Accelerated Degrees: widening student choice in Higher Education

Closes 11 Feb 2018

Introduction by Jo Johnson

An undergraduate degree studied at a Higher Education provider in England requires a significant investment of time and money, for the individual and for wider society.   And it is a key lever of social mobility.  Our progressive system of student finance has ensured that over time, what was once a prized good available only to the socially advantaged, has become more accessible to everyone.    

But the way in which degrees are taught and studied has stayed largely unchanged, deterring some from higher education.  The vast majority of providers offer their students the same traditional, inflexible three years of study regardless of subject, spread out across thirty weeks each year, broken by a long summer vacation every year.

Our vision for higher education - as a driver for social mobility and engine of national productivity - is rightly ambitious.  The Higher Education and Research Act 2017 embodies that vision - widening both choice and value for students, driving a model of education that works equally and fairly for all.

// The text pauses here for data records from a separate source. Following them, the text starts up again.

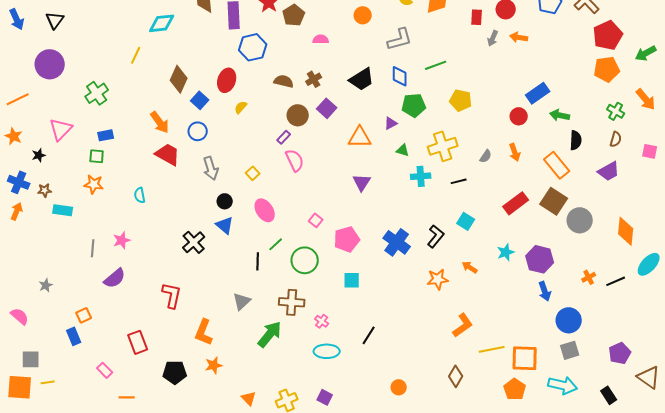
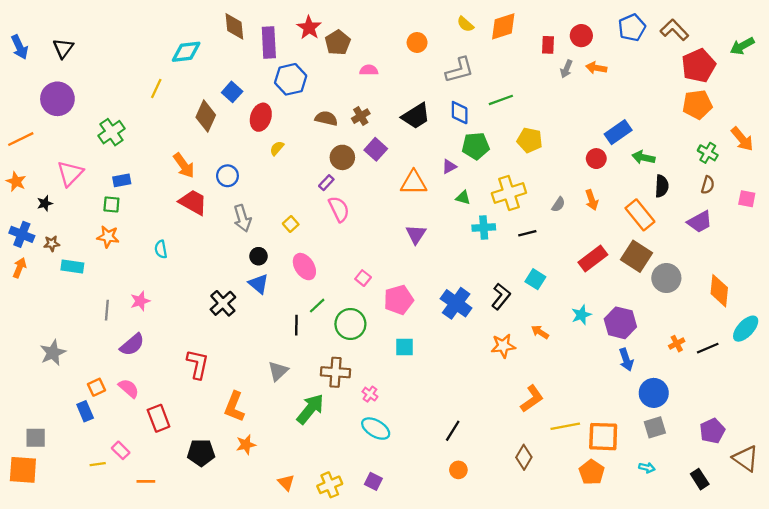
green arrow: (646, 53) -> (742, 46), moved
blue square: (200, 100) -> (232, 92), moved
gray star: (46, 285) -> (53, 353), size x1.6
pink semicircle: (20, 316) -> (129, 388), moved
black line: (369, 335) -> (453, 431), moved
cyan ellipse: (327, 351) -> (376, 429), turned 30
yellow line: (48, 382) -> (98, 464), moved
cyan arrow: (563, 385) -> (647, 468), size x0.5

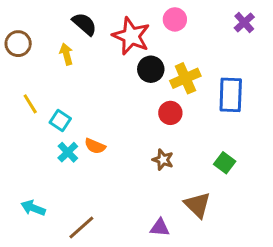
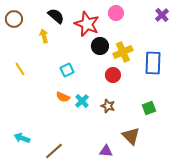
brown circle: (18, 44) -> (14, 19), moved
cyan square: (60, 120) -> (67, 70), moved, turned 32
cyan cross: (68, 152) -> (82, 101), moved
green square: (225, 163) -> (149, 108), turned 32

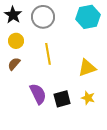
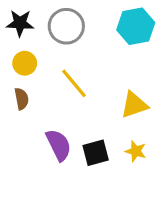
black star: (13, 15) -> (20, 23), turned -30
yellow line: (48, 54) -> (74, 83), turned -30
brown semicircle: (14, 64) -> (22, 99), turned 128

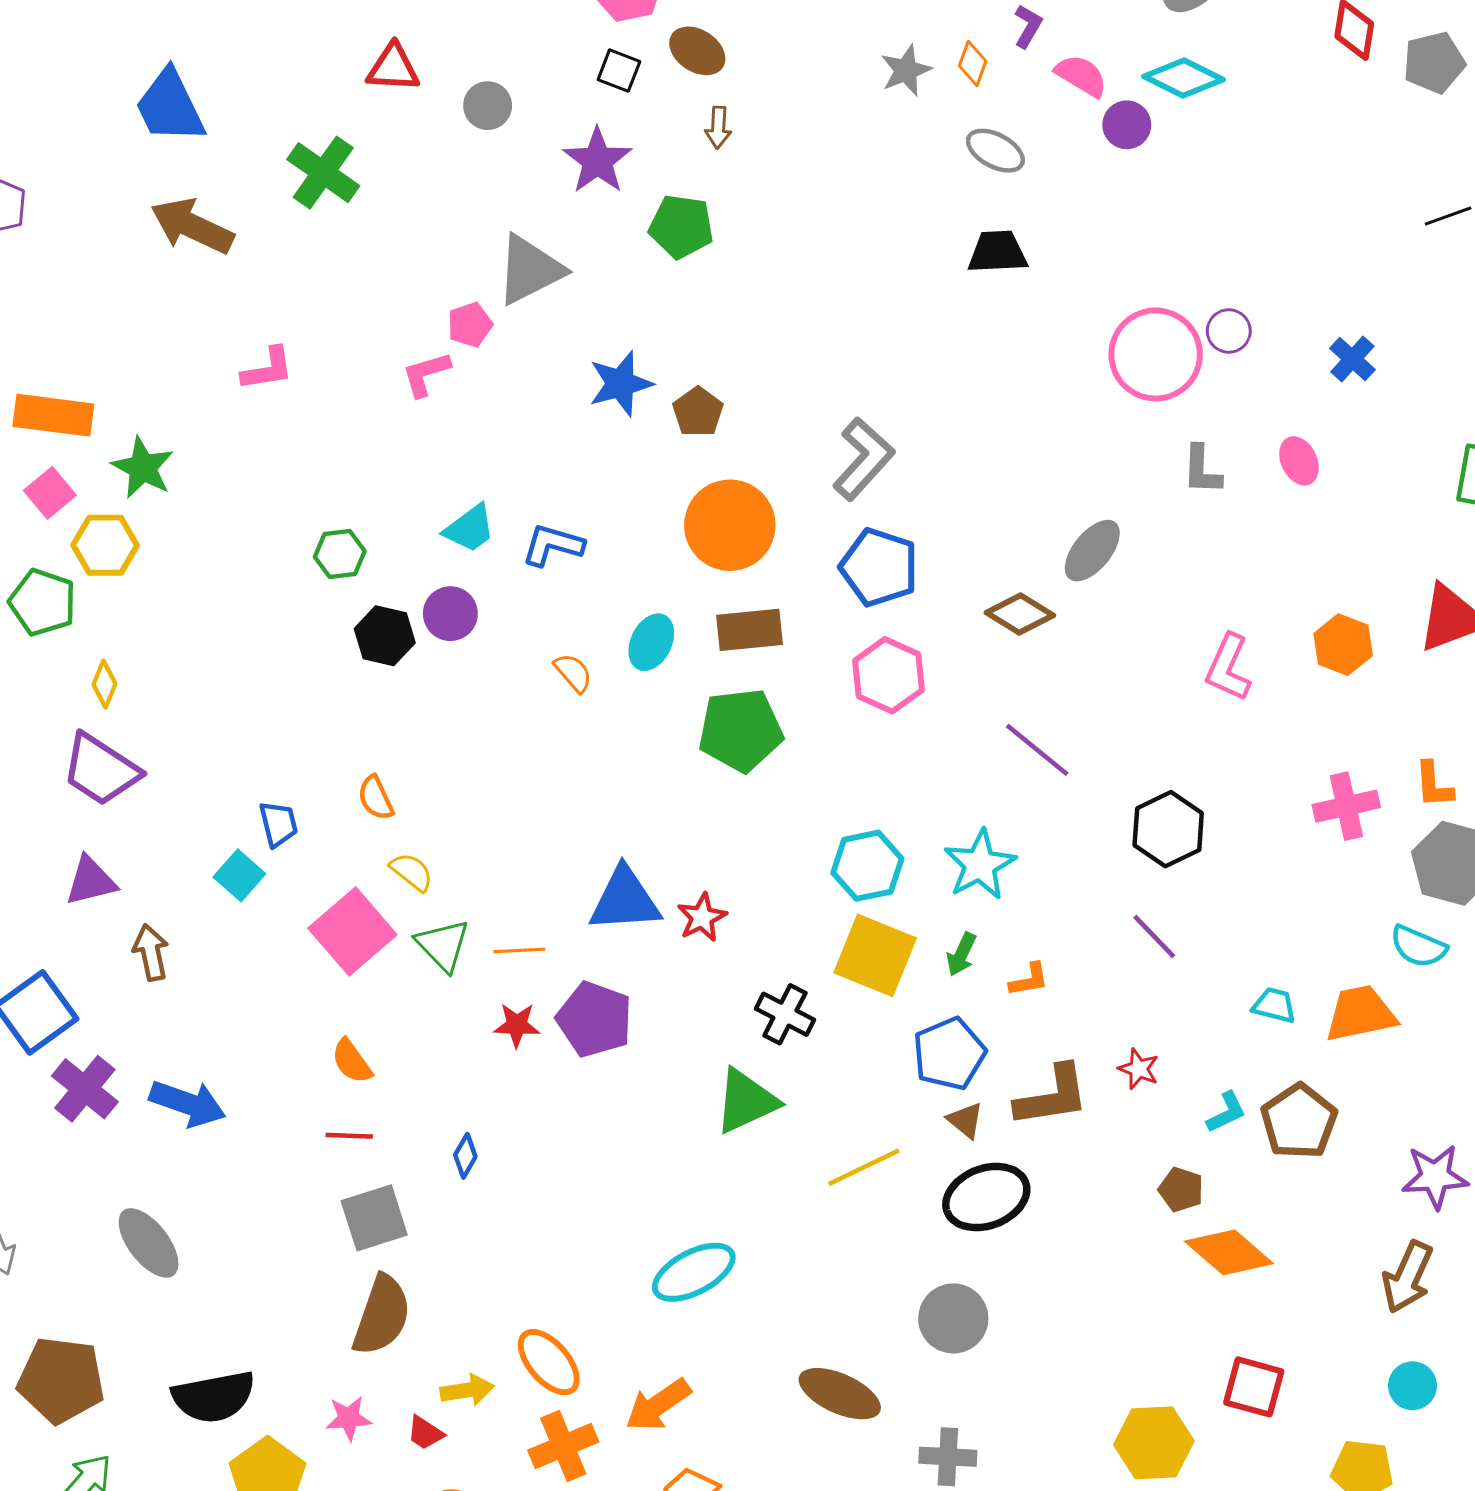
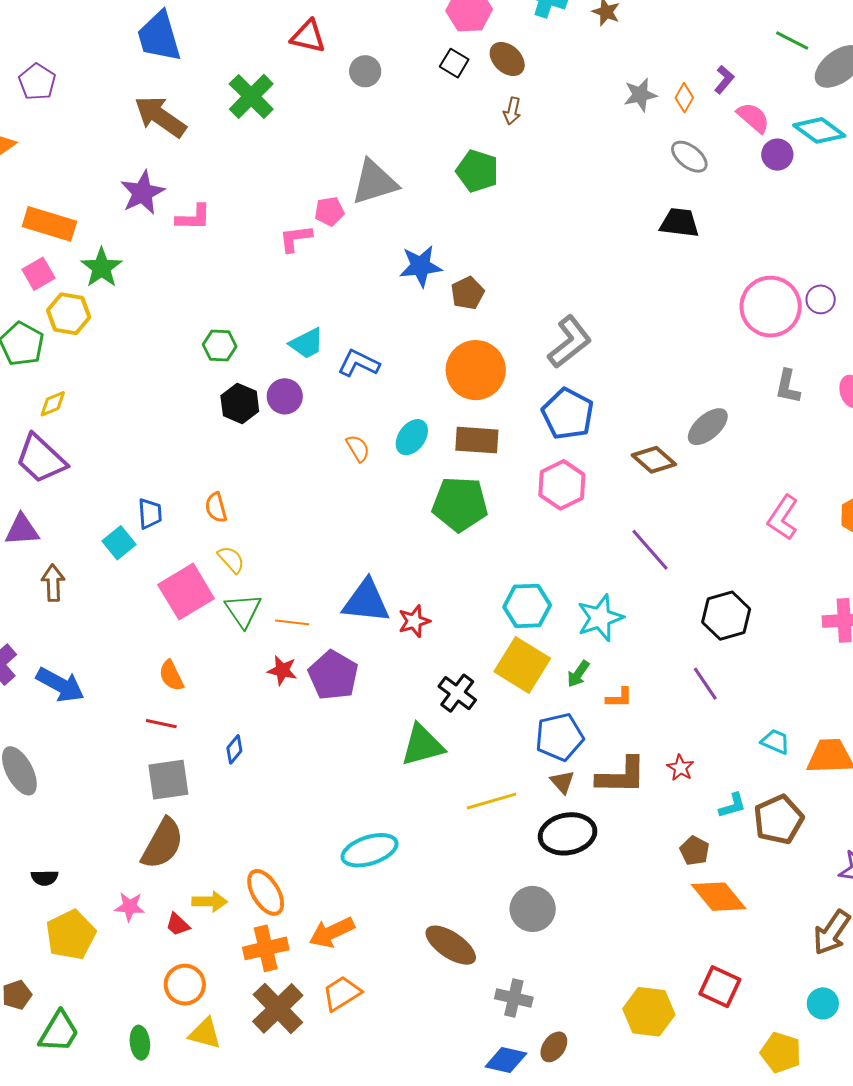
purple star: (597, 161) -> (142, 193), moved
yellow diamond: (104, 684) -> (53, 404), turned 36
black semicircle: (214, 1397) -> (45, 878), size x0.5

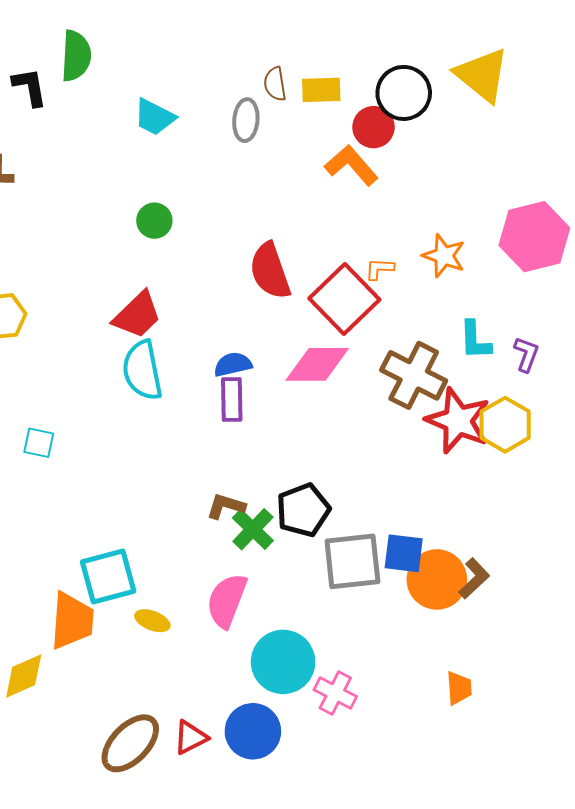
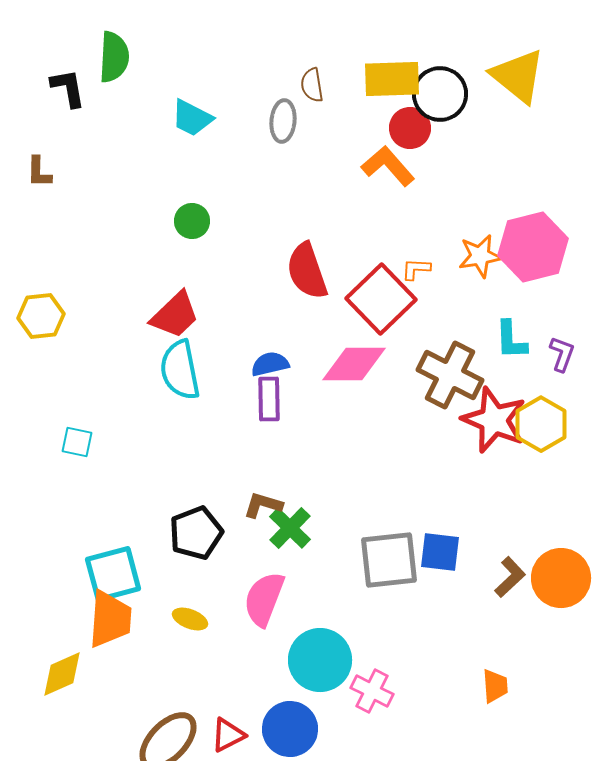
yellow rectangle: (321, 90) -> (392, 79), moved, size x1.4
pink hexagon: (534, 237) -> (533, 247), moved
orange star: (444, 256) -> (480, 256), turned -30
black pentagon: (303, 510) -> (196, 533), moved
cyan square: (108, 576) -> (113, 574), moved
orange circle: (437, 579) -> (561, 578), moved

Most people considering applying to university have to balance the proven benefits of a degree against tuition fees and living costs.  They need to assess the likelihood of finding work, and the impact of deferring full-time employment for three years.  This balance is a particular challenge for mature students, whose numbers have been falling in recent years

Accelerated degrees have the potential to drive a substantive transformation in higher education.  Students on accelerated courses can secure a degree qualification in their preferred subject, studying the same content for the same number of weeks as the standard equivalent degree, subject to the same quality assurances.  But by studying for more weeks each year, they are able to graduate within only two years, and with significantly lower loan commitments.  

About three quarters of the providers who responded to our 2016 Call for Evidence reported seeing a demand for accelerated courses from students or employers.  It is therefore frustrating that so few students have access to such courses.  In England, of the approximately 1.5 million undergraduates currently enrolled, only around 2,500 - 0.2% - are studying accelerated degrees.

We accept there are higher annual costs to significantly wider accelerated provision.  Existing fee cap arrangements do inhibit wider provision of accelerated courses.  Barriers across the sector are real.  New arrangements are needed to match tuition fees to the higher in-year cost - but total lower overall cost per degree - of delivering the typical 90 weeks of teaching across two years instead of three.  

Under the new fee arrangements, while the standard degree student is completing their third year of study, an accelerated degree student will be starting their first year of employment, typically earning around £19,000 in that first year.  Their tuition loans will be in the region of £5,500 less than their three-year peers - around 20% less than a standard course.   The accelerated degree graduate could end what would have been a third year of study over £25,000 better off than their standard-course contemporaries, yet with the same degree qualification and all the benefits it brings.  

In setting those new arrangements, we need to balance the interests of student and provider.  The annual fee for accelerated degrees must offer providers a realistic incentive to manage the necessary changes to traditional teaching and support arrangements.  But it must also offer students genuine value for money and a significant reduction in the total cost of graduation.  

At the right level, increased accelerated degree provision and take-up will also benefit taxpayers.  More accelerated degrees will result in higher rates of repayment and a higher proportion of students who will repay their loans in full.  Together with lower tuition fees, the lower debt burden for students and faster entry into the workplace, these factors all combine to reduce the overall cost to the public purse of higher education.  

The Higher Education and Research Act gives the OfS a duty to promote greater choice and opportunities for students - including, as set out on the face of the Act, wider provision of accelerated courses.  We will work closely together through the new regulatory framework to both regulate and promote accelerated degrees.  

Our vision is for a decade of ambitious innovation across the higher education landscape, enabled by the new fee arrangements and championed by the OfS.  Providers will have the scope to change their cost base, breaking out of traditional patterns of estate use and teaching to embrace this form of provision across the widest possible range of courses.  

This in turn will give students a genuine choice in what to study, where to study and how to study – traditional or accelerated.  Graduates will carry the same enthusiasm and drive that made accelerated degrees attractive to them into their working lives.  Our aspiration is for the number of students enrolled on accelerated degree courses to build over the next decade to around 5% of the total undergraduate population, and for an additional 100,000 students to have studied on this basis over that period. The result will be a true transformation in the landscape of English higher education and graduate employment.  

Our plan is for new arrangements to be place for Academic Year 2019/20.  This consultation responds to the sector’s evidence on barriers to accelerated degree provision.  Now we need the sector to reciprocate – to seize the opportunity to develop flexible, innovative degree courses offering real choice and value to students.